El resultado, en cualquier caso, justificó plenamente la confianza depositada en el joven pintor. Comparada con las seis Virtudes que Piero del Pollaiolo entregó para el mismo conjunto, la Fortaleza de Botticelli destaca por una organización espacial mucho más segura y por un relieve casi escultórico logrado exclusivamente a través de la línea, sin necesidad de recurrir a efectos de claroscuro forzados. La iconografía, además, resulta llamativamente original, en lugar del casco, el escudo y la espada habituales en las representaciones tradicionales de esta virtud, Botticelli viste a su Fortaleza con una coraza y le pone en las manos una maza de hierro cuya forma recuerda deliberadamente a otro atributo asociado con la misma virtud, la columna.

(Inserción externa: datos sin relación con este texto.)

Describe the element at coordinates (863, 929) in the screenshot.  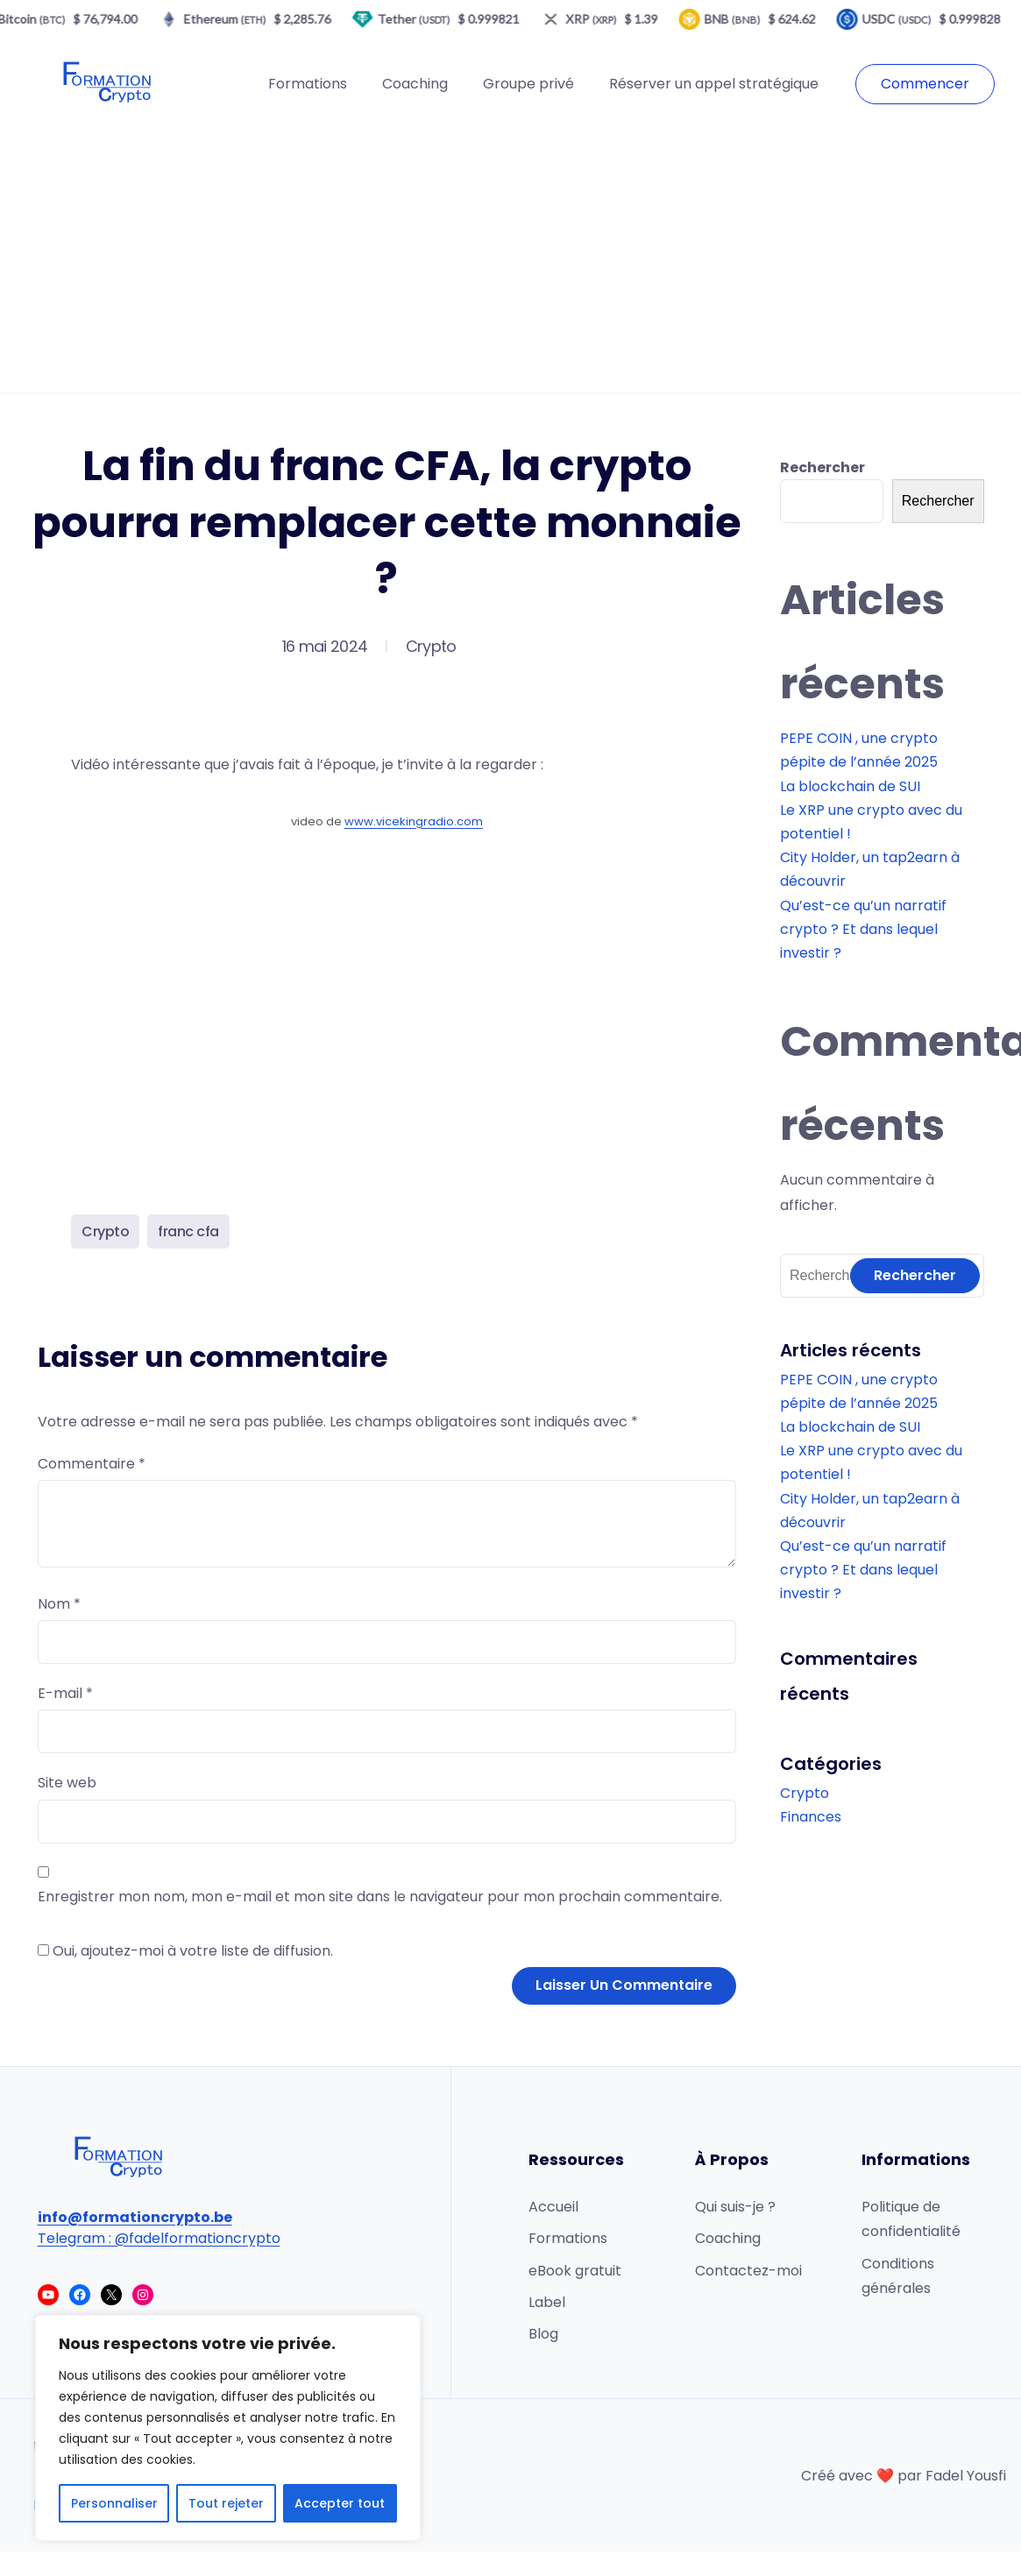
I see `Qu’est-ce qu’un narratif crypto ? Et dans lequel investir ?` at that location.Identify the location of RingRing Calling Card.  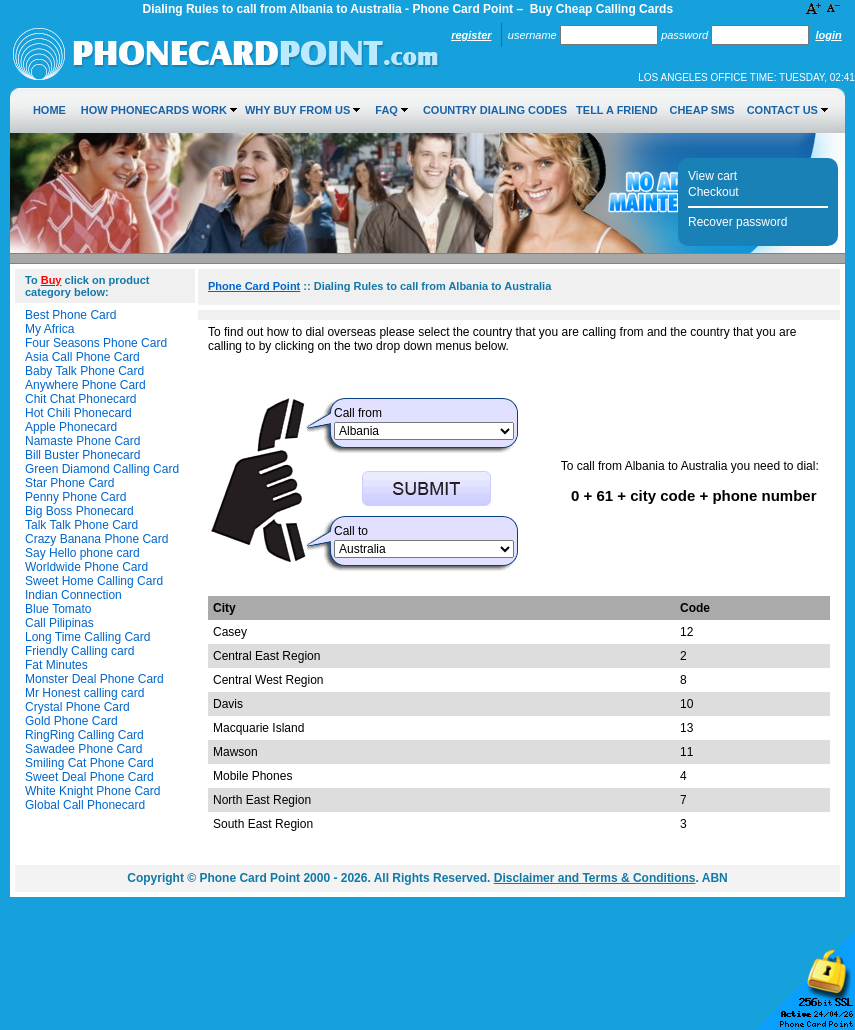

La luz fría y nítida que recorre la composición se refleja en cada detalle metálico de la coraza, hace brillar los diamantes incrustados y arranca destellos a las perlas dispuestas como diadema sobre la cabeza de la figura, una alusión clara a la pureza que complementa el sentido moral de la Virtud representada. Las hojas de acanto que decoran el trono, dispuestas en volutas cargadas de vida, añaden un contrapunto vegetal a la rigidez metálica del resto de la composición, demostrando ya en esta obra temprana la capacidad de Botticelli para equilibrar elementos aparentemente contradictorios dentro de una misma imagen.

Esta Fortaleza permite, además, seguir con bastante precisión la evolución estilística del pintor en los años siguientes, ya que los historiadores del arte la usan constantemente como término de comparación para datar otras obras juveniles cuya cronología resulta más incierta. Pocas veces un encargo administrativo, nacido de un simple retraso en la entrega de un trabajo ajeno, ha tenido consecuencias tan decisivas para la historia del arte occidental.

Resulta casi conmovedor pensar que, de no haberse producido aquel retraso burocrático, quizás no tendríamos hoy ningún punto de anclaje seguro para situar el arranque de la carrera de uno de los pintores más influyentes del Renacimiento. La Fortaleza demuestra, además, que la genialidad de Botticelli no necesitó años de maduración lenta para manifestarse, bastó una sola oportunidad, bien aprovechada, para que su nombre empezara a sonar entre los comitentes más exigentes de Florencia.